Background and objectives: Concerns are often raised about the potential financial and logistical burdens that fellows (even those who receive federal funding) add to departmental budgets.
Methods: We collected data on patient care income, financial values of teaching, on-call and attending duties, and departmental costs for patient care overhead, administration, and supervision over a 1-year period for six fellows in the National Research Service Award (NRSA) Primary Care Research Fellowship Program at the University of North Carolina at Chapel Hill.
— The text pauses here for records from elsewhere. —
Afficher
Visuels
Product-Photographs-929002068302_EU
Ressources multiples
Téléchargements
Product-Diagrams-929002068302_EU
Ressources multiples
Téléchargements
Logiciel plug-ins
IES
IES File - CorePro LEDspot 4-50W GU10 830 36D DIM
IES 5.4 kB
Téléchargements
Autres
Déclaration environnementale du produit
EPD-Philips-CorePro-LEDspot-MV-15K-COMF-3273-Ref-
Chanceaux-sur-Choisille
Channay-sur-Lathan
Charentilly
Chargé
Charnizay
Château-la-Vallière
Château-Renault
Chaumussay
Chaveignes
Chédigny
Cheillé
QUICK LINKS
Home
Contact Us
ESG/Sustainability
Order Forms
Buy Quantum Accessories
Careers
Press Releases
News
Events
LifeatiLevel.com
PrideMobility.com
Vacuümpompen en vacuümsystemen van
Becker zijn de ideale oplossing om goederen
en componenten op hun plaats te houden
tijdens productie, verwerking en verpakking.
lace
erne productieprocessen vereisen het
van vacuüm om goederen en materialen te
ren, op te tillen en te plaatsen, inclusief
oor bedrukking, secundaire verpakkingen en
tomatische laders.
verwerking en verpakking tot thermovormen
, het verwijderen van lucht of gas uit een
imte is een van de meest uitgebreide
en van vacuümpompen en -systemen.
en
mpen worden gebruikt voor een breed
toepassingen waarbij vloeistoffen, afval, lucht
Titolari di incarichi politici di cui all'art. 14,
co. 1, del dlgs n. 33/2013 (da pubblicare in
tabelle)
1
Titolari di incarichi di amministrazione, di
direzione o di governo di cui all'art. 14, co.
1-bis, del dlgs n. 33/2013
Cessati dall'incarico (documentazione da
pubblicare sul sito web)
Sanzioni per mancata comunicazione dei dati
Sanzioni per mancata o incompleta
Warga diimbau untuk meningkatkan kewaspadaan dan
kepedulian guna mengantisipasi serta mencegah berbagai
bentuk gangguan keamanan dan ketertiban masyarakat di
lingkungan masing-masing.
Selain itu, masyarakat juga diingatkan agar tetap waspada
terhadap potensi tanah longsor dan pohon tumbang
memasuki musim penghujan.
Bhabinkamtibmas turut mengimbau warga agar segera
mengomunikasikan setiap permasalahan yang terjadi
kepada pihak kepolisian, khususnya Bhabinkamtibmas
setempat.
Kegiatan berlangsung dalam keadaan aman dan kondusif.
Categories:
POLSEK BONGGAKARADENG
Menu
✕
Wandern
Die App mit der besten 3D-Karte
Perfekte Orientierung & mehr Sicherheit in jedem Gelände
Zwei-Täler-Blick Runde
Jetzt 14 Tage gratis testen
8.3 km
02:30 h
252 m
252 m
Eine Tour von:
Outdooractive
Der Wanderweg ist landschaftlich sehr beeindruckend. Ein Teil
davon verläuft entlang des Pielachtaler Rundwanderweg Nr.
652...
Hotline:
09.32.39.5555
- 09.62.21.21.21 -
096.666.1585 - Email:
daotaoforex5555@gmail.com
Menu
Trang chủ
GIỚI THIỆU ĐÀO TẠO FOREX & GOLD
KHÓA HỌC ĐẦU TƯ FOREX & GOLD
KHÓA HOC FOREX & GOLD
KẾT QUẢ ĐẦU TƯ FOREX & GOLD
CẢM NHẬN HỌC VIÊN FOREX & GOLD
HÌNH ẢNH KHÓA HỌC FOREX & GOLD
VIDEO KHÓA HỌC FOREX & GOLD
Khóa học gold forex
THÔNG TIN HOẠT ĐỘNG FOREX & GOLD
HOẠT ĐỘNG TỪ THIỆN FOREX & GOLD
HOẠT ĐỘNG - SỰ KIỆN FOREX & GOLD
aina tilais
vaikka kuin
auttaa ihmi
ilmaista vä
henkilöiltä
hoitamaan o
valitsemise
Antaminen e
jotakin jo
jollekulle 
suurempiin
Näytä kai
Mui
Results: Net receipts for clinical services ranged from $4,023 to $15,742, which, when adjusted for overhead costs, led to financial loss. However, assuming an academic dollar value of $15/hour, teaching, precepting, and on-call coverage were worth from $3,330 to $9,780 to a department, depending on level and specialty of the fellow. Overall, NRSA fellows imposed a financial burden consisting of practice-related costs and uncompensated faculty supervision and administration. Three factors can modify the estimate of this burden, including the calculation of patient care overhead, the estimated value of academic work, and whether fellows provide "replacement" or "additive" clinical functions to their departments.
Conclusions: The NRSA Fellowship Training Program can be a cost-neutral but valuable resource for developing highly trained primary care researchers and new faculty. Increased administrative funding for these programs would be a low-cost strategy to compensate faculty time and program management in generalist departments.